27 Octubre 2018   1318   Opinión   Ricardo Retamal Ortiz
Columnista Diario El Centro
Ricardo Retamal Ortiz

Abogado Magíster de la UC

Los abusos sexuales en contexto religioso no son obra de la casualidad. Los agresores buscan espacios, estructuras, organizaciones que les brindan, primero, seguridad de atacar y asegurar la posición de dominio sobre las víctimas, y luego, impunidad, pese a ser descubiertos en los delitos cometidos. Las victimas históricamente han tenido dificultades para obtener la justa reparación económica por el profundo daño que han sufrido. Por eso que es relevante el reciente fallo de la Corte de Apelaciones de Santiago, que ordenó el pago de 450 millones de pesos a las víctimas de Fernando Karadima.
Los años, las décadas que han demorado las víctimas de violaciones a los derechos humanos en tiempos de dictadura en obtener este resarcimiento, constituyen una contundente demostración de que los victimarios cuentan con, a lo menos, tiempo para atender los requerimientos económicos de sus víctimas. El actual procedimiento civil en este sentido es funcional a la impunidad económica, fuera de la prescripción que cumple con igual resguardo.
Me voy un poco lejos. Tengo la idea que la expulsión de los Jesuitas de las posesiones de la Corona Española marcó definitivamente cómo las autoridades eclesiásticas en Chile protegen los bienes materiales de la Iglesia a lo largo de nuestra novel historia.

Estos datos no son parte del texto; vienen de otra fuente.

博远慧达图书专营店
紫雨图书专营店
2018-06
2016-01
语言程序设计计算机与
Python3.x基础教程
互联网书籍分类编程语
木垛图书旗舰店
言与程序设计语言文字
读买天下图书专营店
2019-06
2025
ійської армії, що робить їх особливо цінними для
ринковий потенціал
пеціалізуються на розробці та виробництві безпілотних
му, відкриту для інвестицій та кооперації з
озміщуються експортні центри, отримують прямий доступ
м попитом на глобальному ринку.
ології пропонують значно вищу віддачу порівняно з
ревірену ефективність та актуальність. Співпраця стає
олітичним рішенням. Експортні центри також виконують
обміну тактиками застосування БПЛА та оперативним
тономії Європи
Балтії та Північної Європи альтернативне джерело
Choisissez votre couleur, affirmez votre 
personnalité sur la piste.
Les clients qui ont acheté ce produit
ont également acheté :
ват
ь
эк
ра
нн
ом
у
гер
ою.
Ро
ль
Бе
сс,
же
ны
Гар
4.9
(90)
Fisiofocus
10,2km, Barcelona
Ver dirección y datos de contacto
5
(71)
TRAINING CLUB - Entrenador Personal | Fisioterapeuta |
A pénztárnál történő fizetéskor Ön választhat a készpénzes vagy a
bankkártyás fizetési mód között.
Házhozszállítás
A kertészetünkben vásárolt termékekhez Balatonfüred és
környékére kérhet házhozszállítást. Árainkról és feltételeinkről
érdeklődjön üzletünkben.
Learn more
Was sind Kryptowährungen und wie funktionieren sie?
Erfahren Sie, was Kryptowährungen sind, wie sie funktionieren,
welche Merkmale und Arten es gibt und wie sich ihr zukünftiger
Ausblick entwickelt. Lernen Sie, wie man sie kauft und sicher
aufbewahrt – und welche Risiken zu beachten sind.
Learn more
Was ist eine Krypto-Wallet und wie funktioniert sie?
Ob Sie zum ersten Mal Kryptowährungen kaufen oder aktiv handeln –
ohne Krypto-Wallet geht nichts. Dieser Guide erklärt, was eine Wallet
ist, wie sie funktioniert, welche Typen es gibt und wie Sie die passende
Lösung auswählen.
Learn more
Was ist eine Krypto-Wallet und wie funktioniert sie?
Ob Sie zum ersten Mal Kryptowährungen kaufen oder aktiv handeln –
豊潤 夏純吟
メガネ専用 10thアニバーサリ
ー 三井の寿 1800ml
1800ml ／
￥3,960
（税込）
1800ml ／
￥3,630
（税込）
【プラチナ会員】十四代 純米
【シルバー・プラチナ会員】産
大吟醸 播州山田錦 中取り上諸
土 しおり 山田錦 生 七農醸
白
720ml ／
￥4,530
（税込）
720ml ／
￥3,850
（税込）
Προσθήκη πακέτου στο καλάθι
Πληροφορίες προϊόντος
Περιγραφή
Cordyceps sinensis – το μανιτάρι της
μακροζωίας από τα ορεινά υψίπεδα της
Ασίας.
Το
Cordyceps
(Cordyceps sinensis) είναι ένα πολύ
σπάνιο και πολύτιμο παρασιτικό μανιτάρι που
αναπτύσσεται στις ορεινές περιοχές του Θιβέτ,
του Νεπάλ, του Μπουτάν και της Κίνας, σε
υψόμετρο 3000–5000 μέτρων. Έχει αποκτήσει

En distintos contextos de riesgo para los bienes materiales de la Iglesia se han desarrollado diferentes herramientas, para impedir el detrimento patrimonial frente a eventuales amenazas. Un aspecto fundamental para analizar este cuadro de irresponsabilidad patrimonial eclesiástica está representado por el mito, sí, el mito de la separación entre el Estado Chileno, y la Iglesia Católica. Claro. Hay declaraciones, no muy asertivas por cierto, a nivel constitucional y algunas legales, como en el Código Civil, pero en este último caso, hasta existe un reconocimiento a las personas jurídicas propias del derecho canónico, como las comunidades religiosas.
Lo que es claro que no existe un tratado, un Concordato, entre el Estado de Chile y El Vaticano, sobre las distintas materias en que se relacionan ambas potencias: exenciones tributarias, régimen de propiedades, fueros personales, rol de promoción de bien común, reliquias y monumentos históricos, justificación de inversiones, etc. Lo que es natural para todos los países con raigambre católica, acá no existe. Por algo será, por eso que el reciente fallo de la Corte de Apelaciones de Santiago puede significar un punto de quiebre significativo.